Once they’ve produced the solution—whether it’s an updated walkthrough, new training video, or a help document sent via email—the team deploys it and then waits a few weeks to measure its effectiveness. Finally, they analyze whether (and to what extent) the intervention moved the needle.

From “guess and check” to “test and learn”

This method may sound well and good, but it has two major flaws. First, it’s slow. It can be months between the team’s first observation and when they examine the results of their intervention, perhaps only to see that it failed. And second, it’s too limited in scope. By only testing one intervention over such a long period, teams lose out on an opportunity to use their time more effectively.

Instead, organizations should adopt a “test and learn” method for increasing digital adoption, which is the process by which users learn to leverage technology to its fullest potential. In this case, teams can test several ideas quickly, get meaningful insights, and iterate to make employees’ digital experiences better, faster.

There are three key elements of successfully leveraging this test-and-learn approach to optimizing internal software—let’s go over each of them in more detail.

1. Analytics

The digital workplace has changed the ways organizations gauge employee behavior. Gone are the days when leaders could “manage by walking around” an office to see what employees were working on, answer questions, and work through issues together. 

Today, leaders need to understand how employees are engaging with the digital tools they rely on to do their jobs every day. This way, they can see who is doing what, when, and provide guidance and support when employees need it—often from thousands of miles and several time zones away. This data also helps organizations discern what needs to change, and how.

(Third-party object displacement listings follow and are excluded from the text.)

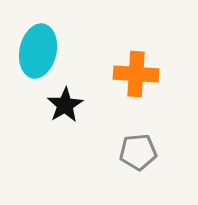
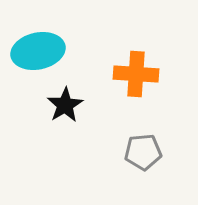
cyan ellipse: rotated 66 degrees clockwise
gray pentagon: moved 5 px right
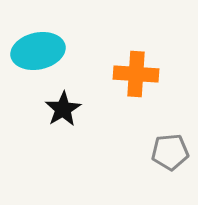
black star: moved 2 px left, 4 px down
gray pentagon: moved 27 px right
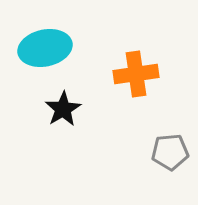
cyan ellipse: moved 7 px right, 3 px up
orange cross: rotated 12 degrees counterclockwise
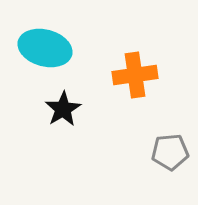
cyan ellipse: rotated 27 degrees clockwise
orange cross: moved 1 px left, 1 px down
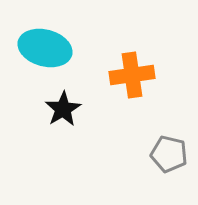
orange cross: moved 3 px left
gray pentagon: moved 1 px left, 2 px down; rotated 18 degrees clockwise
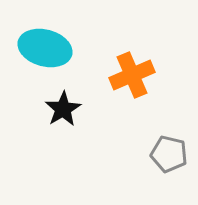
orange cross: rotated 15 degrees counterclockwise
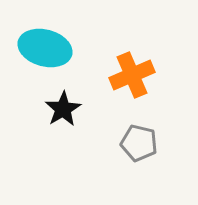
gray pentagon: moved 30 px left, 11 px up
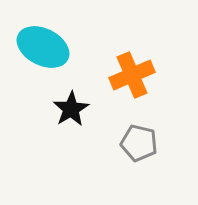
cyan ellipse: moved 2 px left, 1 px up; rotated 12 degrees clockwise
black star: moved 8 px right
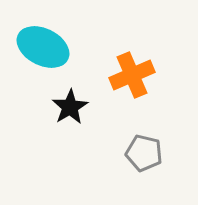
black star: moved 1 px left, 2 px up
gray pentagon: moved 5 px right, 10 px down
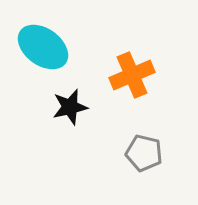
cyan ellipse: rotated 9 degrees clockwise
black star: rotated 18 degrees clockwise
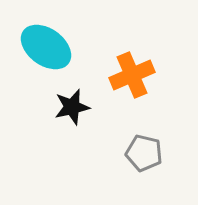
cyan ellipse: moved 3 px right
black star: moved 2 px right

The best way to collect this usage data is with product analytics, which is often included in a digital adoption solution. Ideally, your digital adoption platform will also provide cross-app analytics so you can understand how work processes happen across multiple applications.

2. In-app communication

After examining software usage data, teams might identify a feature with lower-than-optimal usage or a key workflow that the majority of employees aren’t completing. At this point, they need a way to steer internal users to and through the right behaviors in the application.

Historically, business operations, transformation, and people teams turned to traditional training methods like one-off sessions or lengthy documentation that walk employees through a process or tool. But what if, rather than toggling between the workflow and a training recording or text manual, employees had access to support and training within the software itself, in the exact moment they needed it?

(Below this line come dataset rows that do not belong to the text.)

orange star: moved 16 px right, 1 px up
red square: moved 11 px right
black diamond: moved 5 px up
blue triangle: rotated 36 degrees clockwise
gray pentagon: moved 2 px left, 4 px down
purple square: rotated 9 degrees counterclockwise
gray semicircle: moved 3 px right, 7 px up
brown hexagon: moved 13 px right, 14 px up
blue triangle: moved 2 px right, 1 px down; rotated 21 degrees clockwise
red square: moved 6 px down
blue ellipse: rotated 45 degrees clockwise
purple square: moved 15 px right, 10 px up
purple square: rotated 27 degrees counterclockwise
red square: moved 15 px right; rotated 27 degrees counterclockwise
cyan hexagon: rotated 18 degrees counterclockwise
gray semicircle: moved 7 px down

With in-app communication, teams can build customizable, targeted in-app and cross-app notifications and walkthroughs that accompany employees as they use software to get work done. This way, they provide timely, contextual, and relevant guidance to the employees who need it—and leave those who don’t alone.

3. Employee feedback

In addition to understanding how employees use software and using in-app messages to guide them to success, it’s important to make employees part of the process by actively soliciting their feedback

Those who use a given app on a regular basis will invariably have opinions and ways of working that you didn’t account for. In fact, having insight into internal users’ point of view can make all the difference in successful digital adoption.

For example, if you’re looking for feedback about a particular workflow or feature that’s only relevant to a certain group (like managers), you can use segmentation based on metadata or behavior to target in-app feedback prompts to those employees specifically. It’s also good to have a place in the product where employees can submit feedback at any time, so they don’t feel limited to only providing feedback when prompted.